Please retype the listing below exactly as it stands, skipping any pictures.

**LISTED ENTRIES**:
= = = =

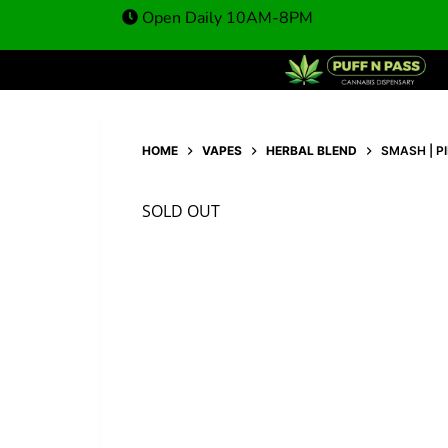
Open Daily 10AM-8PM
HOME
VAPES
HERBAL BLEND
SMASH | P
SOLD OUT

= = = =

**ANSWER TO THE EXERCISE**:
Open Daily 10AM-8PM
HOME
VAPES
HERBAL BLEND
SMASH | P
SOLD OUT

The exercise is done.